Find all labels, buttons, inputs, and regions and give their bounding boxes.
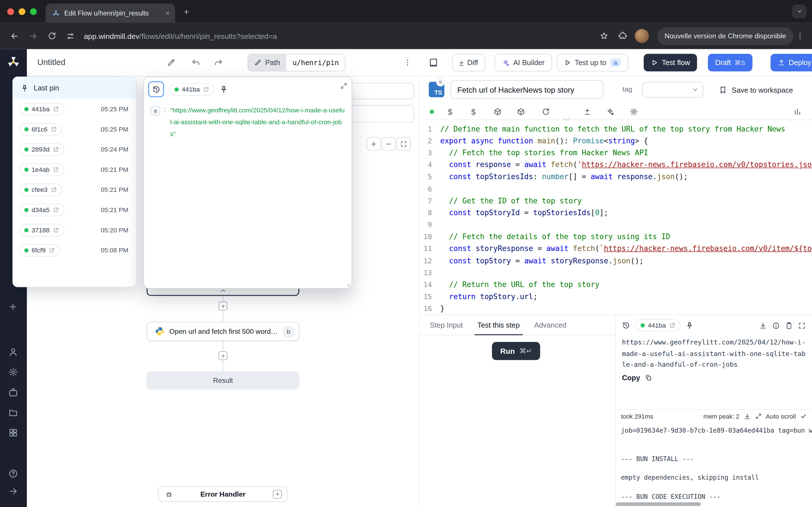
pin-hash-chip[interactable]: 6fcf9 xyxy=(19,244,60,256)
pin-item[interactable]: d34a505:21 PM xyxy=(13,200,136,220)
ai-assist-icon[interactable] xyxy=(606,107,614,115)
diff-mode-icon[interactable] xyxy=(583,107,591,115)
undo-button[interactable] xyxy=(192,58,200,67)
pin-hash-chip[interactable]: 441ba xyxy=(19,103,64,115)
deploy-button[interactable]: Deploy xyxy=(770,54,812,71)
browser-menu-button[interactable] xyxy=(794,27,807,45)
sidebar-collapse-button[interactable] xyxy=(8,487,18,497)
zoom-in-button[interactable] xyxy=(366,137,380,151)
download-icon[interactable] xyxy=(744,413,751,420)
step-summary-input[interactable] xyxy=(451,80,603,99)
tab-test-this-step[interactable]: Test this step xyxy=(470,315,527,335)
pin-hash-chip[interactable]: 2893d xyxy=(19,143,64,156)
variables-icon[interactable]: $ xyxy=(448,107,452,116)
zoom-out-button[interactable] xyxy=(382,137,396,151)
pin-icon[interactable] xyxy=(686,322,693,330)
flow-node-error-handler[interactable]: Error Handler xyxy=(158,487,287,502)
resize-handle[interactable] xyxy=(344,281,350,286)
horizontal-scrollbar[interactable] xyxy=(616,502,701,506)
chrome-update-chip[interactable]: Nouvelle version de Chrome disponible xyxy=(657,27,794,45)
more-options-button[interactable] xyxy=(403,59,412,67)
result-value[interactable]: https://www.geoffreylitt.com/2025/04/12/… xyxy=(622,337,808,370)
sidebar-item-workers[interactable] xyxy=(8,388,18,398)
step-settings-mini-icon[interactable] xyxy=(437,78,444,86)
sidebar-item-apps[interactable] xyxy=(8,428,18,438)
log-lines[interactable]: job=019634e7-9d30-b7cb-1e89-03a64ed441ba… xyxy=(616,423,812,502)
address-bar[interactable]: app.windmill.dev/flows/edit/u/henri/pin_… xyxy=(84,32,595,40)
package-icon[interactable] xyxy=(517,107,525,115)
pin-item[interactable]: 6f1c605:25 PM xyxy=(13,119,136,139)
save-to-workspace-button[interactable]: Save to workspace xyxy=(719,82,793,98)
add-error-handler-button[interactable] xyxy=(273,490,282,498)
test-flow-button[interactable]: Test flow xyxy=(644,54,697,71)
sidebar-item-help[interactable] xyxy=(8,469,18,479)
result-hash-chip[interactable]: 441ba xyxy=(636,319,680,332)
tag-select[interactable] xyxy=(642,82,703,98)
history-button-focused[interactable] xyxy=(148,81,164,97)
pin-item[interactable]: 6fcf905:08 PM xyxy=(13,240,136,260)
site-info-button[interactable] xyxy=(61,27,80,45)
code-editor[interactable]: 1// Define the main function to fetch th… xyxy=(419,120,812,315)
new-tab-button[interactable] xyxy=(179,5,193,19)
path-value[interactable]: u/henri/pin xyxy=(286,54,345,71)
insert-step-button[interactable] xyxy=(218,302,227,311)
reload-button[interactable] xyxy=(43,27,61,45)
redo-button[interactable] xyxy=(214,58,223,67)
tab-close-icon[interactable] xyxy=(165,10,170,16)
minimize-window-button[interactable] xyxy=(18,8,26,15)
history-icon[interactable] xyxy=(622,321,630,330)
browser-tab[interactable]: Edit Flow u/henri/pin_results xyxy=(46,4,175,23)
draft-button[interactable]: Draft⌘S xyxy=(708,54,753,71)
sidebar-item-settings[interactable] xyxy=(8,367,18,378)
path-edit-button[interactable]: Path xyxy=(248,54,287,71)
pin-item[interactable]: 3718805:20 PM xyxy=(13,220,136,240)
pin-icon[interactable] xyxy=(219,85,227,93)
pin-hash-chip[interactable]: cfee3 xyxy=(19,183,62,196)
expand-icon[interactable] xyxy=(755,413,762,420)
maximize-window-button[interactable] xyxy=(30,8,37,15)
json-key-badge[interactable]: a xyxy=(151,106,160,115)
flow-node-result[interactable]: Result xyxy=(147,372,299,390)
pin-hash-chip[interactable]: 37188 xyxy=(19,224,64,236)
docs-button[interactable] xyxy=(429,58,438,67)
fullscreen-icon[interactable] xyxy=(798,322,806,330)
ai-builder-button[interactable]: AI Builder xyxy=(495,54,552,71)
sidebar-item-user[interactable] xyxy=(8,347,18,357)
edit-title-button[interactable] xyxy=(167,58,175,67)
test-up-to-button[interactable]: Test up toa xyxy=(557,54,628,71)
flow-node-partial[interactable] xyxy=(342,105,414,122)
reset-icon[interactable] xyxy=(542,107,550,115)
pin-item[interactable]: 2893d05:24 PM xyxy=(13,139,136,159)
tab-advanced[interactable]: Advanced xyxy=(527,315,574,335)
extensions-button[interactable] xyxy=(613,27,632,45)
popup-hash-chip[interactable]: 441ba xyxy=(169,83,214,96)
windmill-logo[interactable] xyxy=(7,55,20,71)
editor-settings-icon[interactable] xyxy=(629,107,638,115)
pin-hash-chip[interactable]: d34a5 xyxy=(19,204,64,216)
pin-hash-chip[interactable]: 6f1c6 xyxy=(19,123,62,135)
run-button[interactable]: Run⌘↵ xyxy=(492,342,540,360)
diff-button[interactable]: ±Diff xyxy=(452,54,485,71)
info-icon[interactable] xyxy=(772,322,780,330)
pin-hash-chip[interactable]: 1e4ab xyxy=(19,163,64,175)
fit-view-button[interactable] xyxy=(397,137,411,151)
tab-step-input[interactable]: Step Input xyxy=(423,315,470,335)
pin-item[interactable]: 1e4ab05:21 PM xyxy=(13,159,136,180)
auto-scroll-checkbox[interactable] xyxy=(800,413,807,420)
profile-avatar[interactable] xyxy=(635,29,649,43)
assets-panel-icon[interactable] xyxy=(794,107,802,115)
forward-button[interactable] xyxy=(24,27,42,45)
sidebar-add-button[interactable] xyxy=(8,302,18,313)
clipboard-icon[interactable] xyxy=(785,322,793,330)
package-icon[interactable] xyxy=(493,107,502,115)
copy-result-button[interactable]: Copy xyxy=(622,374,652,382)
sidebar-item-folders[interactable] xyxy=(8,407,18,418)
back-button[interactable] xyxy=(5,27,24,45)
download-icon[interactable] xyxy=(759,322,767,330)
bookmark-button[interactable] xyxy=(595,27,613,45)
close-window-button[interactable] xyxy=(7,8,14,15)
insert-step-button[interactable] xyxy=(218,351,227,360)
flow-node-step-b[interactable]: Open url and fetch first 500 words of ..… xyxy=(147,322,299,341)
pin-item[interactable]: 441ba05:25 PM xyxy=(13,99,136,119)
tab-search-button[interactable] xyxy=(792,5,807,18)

++++++++

▸ **WHAT THE TASK REQUIRES**:
An exact reproduction of the data is needed, with no pictures included.

▸ **THE COMPLETED TASK**:
Find all labels, buttons, inputs, and regions and give their bounding boxes.
pin-hash-chip[interactable]: 6fcf9 xyxy=(19,244,60,256)
pin-item[interactable]: d34a505:21 PM xyxy=(13,200,136,220)
ai-assist-icon[interactable] xyxy=(606,107,614,115)
diff-mode-icon[interactable] xyxy=(583,107,591,115)
undo-button[interactable] xyxy=(192,58,200,67)
pin-hash-chip[interactable]: 441ba xyxy=(19,103,64,115)
deploy-button[interactable]: Deploy xyxy=(770,54,812,71)
browser-menu-button[interactable] xyxy=(794,27,807,45)
sidebar-collapse-button[interactable] xyxy=(8,487,18,497)
zoom-in-button[interactable] xyxy=(366,137,380,151)
download-icon[interactable] xyxy=(744,413,751,420)
step-summary-input[interactable] xyxy=(451,80,603,99)
tab-test-this-step[interactable]: Test this step xyxy=(470,315,527,335)
pin-hash-chip[interactable]: 2893d xyxy=(19,143,64,156)
variables-icon[interactable]: $ xyxy=(448,107,452,116)
zoom-out-button[interactable] xyxy=(382,137,396,151)
pin-icon[interactable] xyxy=(686,322,693,330)
flow-node-error-handler[interactable]: Error Handler xyxy=(158,487,287,502)
resize-handle[interactable] xyxy=(344,281,350,286)
horizontal-scrollbar[interactable] xyxy=(616,502,701,506)
chrome-update-chip[interactable]: Nouvelle version de Chrome disponible xyxy=(657,27,794,45)
more-options-button[interactable] xyxy=(403,59,412,67)
result-value[interactable]: https://www.geoffreylitt.com/2025/04/12/… xyxy=(622,337,808,370)
sidebar-item-workers[interactable] xyxy=(8,388,18,398)
step-settings-mini-icon[interactable] xyxy=(437,78,444,86)
sidebar-item-apps[interactable] xyxy=(8,428,18,438)
log-lines[interactable]: job=019634e7-9d30-b7cb-1e89-03a64ed441ba… xyxy=(616,423,812,502)
address-bar[interactable]: app.windmill.dev/flows/edit/u/henri/pin_… xyxy=(84,32,595,40)
package-icon[interactable] xyxy=(517,107,525,115)
pin-item[interactable]: 6f1c605:25 PM xyxy=(13,119,136,139)
save-to-workspace-button[interactable]: Save to workspace xyxy=(719,82,793,98)
add-error-handler-button[interactable] xyxy=(273,490,282,498)
test-flow-button[interactable]: Test flow xyxy=(644,54,697,71)
sidebar-item-help[interactable] xyxy=(8,469,18,479)
result-hash-chip[interactable]: 441ba xyxy=(636,319,680,332)
tag-select[interactable] xyxy=(642,82,703,98)
history-button-focused[interactable] xyxy=(148,81,164,97)
pin-item[interactable]: 6fcf905:08 PM xyxy=(13,240,136,260)
site-info-button[interactable] xyxy=(61,27,80,45)
code-editor[interactable]: 1// Define the main function to fetch th… xyxy=(419,120,812,315)
new-tab-button[interactable] xyxy=(179,5,193,19)
path-value[interactable]: u/henri/pin xyxy=(286,54,345,71)
insert-step-button[interactable] xyxy=(218,302,227,311)
reload-button[interactable] xyxy=(43,27,61,45)
redo-button[interactable] xyxy=(214,58,223,67)
tab-close-icon[interactable] xyxy=(165,10,170,16)
minimize-window-button[interactable] xyxy=(18,8,26,15)
history-icon[interactable] xyxy=(622,321,630,330)
browser-tab[interactable]: Edit Flow u/henri/pin_results xyxy=(46,4,175,23)
draft-button[interactable]: Draft⌘S xyxy=(708,54,753,71)
sidebar-item-settings[interactable] xyxy=(8,367,18,378)
path-edit-button[interactable]: Path xyxy=(248,54,287,71)
pin-item[interactable]: 3718805:20 PM xyxy=(13,220,136,240)
pin-icon[interactable] xyxy=(219,85,227,93)
pin-hash-chip[interactable]: cfee3 xyxy=(19,183,62,196)
expand-icon[interactable] xyxy=(755,413,762,420)
maximize-window-button[interactable] xyxy=(30,8,37,15)
json-key-badge[interactable]: a xyxy=(151,106,160,115)
flow-node-result[interactable]: Result xyxy=(147,372,299,390)
pin-hash-chip[interactable]: 37188 xyxy=(19,224,64,236)
docs-button[interactable] xyxy=(429,58,438,67)
fullscreen-icon[interactable] xyxy=(798,322,806,330)
ai-builder-button[interactable]: AI Builder xyxy=(495,54,552,71)
sidebar-item-user[interactable] xyxy=(8,347,18,357)
edit-title-button[interactable] xyxy=(167,58,175,67)
test-up-to-button[interactable]: Test up toa xyxy=(557,54,628,71)
flow-node-partial[interactable] xyxy=(342,105,414,122)
reset-icon[interactable] xyxy=(542,107,550,115)
pin-item[interactable]: 2893d05:24 PM xyxy=(13,139,136,159)
tab-advanced[interactable]: Advanced xyxy=(527,315,574,335)
extensions-button[interactable] xyxy=(613,27,632,45)
popup-hash-chip[interactable]: 441ba xyxy=(169,83,214,96)
windmill-logo[interactable] xyxy=(7,55,20,71)
editor-settings-icon[interactable] xyxy=(629,107,638,115)
pin-hash-chip[interactable]: d34a5 xyxy=(19,204,64,216)
pin-hash-chip[interactable]: 6f1c6 xyxy=(19,123,62,135)
run-button[interactable]: Run⌘↵ xyxy=(492,342,540,360)
diff-button[interactable]: ±Diff xyxy=(452,54,485,71)
info-icon[interactable] xyxy=(772,322,780,330)
pin-hash-chip[interactable]: 1e4ab xyxy=(19,163,64,175)
fit-view-button[interactable] xyxy=(397,137,411,151)
tab-step-input[interactable]: Step Input xyxy=(423,315,470,335)
pin-item[interactable]: 1e4ab05:21 PM xyxy=(13,159,136,180)
auto-scroll-checkbox[interactable] xyxy=(800,413,807,420)
profile-avatar[interactable] xyxy=(635,29,649,43)
assets-panel-icon[interactable] xyxy=(794,107,802,115)
forward-button[interactable] xyxy=(24,27,42,45)
sidebar-add-button[interactable] xyxy=(8,302,18,313)
clipboard-icon[interactable] xyxy=(785,322,793,330)
package-icon[interactable] xyxy=(493,107,502,115)
copy-result-button[interactable]: Copy xyxy=(622,374,652,382)
sidebar-item-folders[interactable] xyxy=(8,407,18,418)
back-button[interactable] xyxy=(5,27,24,45)
download-icon[interactable] xyxy=(759,322,767,330)
bookmark-button[interactable] xyxy=(595,27,613,45)
close-window-button[interactable] xyxy=(7,8,14,15)
insert-step-button[interactable] xyxy=(218,351,227,360)
flow-node-step-b[interactable]: Open url and fetch first 500 words of ..… xyxy=(147,322,299,341)
pin-item[interactable]: 441ba05:25 PM xyxy=(13,99,136,119)
tab-search-button[interactable] xyxy=(792,5,807,18)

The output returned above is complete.